### YOUR ASSIGNMENT
Set out exactly, and with nothing added, the line containing "sağladığından şikayet ediyordu." and every line after it through the final line of the data.
### RECORDS SUPPLIED
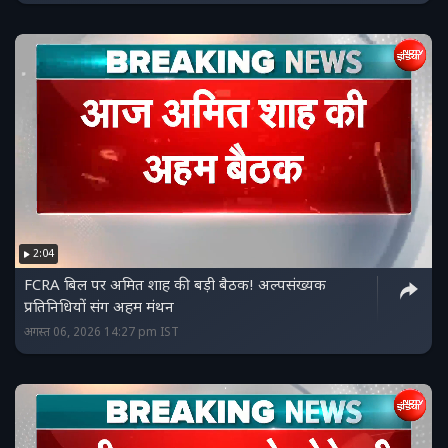
2:04
FCRA बिल पर अमित शाह की बड़ी बैठक! अल्पसंख्यक
प्रतिनिधियों संग अहम मंथन
अगस्त 06, 2026 14:27 pm IST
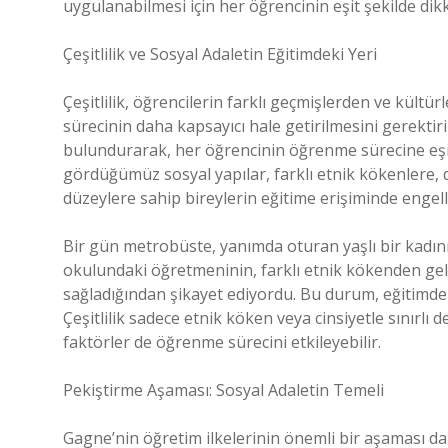
uygulanabilmesi için her öğrencinin eşit şekilde dik
Çeşitlilik ve Sosyal Adaletin Eğitimdeki Yeri
Çeşitlilik, öğrencilerin farklı geçmişlerden ve kült
sürecinin daha kapsayıcı hale getirilmesini gerektiri
bulundurarak, her öğrencinin öğrenme sürecine eşit 
gördüğümüz sosyal yapılar, farklı etnik kökenlere, 
düzeylere sahip bireylerin eğitime erişiminde engell
Bir gün metrobüste, yanımda oturan yaşlı bir kad
okulundaki öğretmeninin, farklı etnik kökenden gele
sağladığından şikayet ediyordu. Bu durum, eğitimde çe
Çeşitlilik sadece etnik köken veya cinsiyetle sınırlı de
faktörler de öğrenme sürecini etkileyebilir.
Pekiştirme Aşaması: Sosyal Adaletin Temeli
Gagne’nin öğretim ilkelerinin önemli bir aşaması da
######
### RESPONSE AREA
sağladığından şikayet ediyordu. Bu durum, eğitimde çe
Çeşitlilik sadece etnik köken veya cinsiyetle sınırlı de
faktörler de öğrenme sürecini etkileyebilir.
Pekiştirme Aşaması: Sosyal Adaletin Temeli
Gagne’nin öğretim ilkelerinin önemli bir aşaması da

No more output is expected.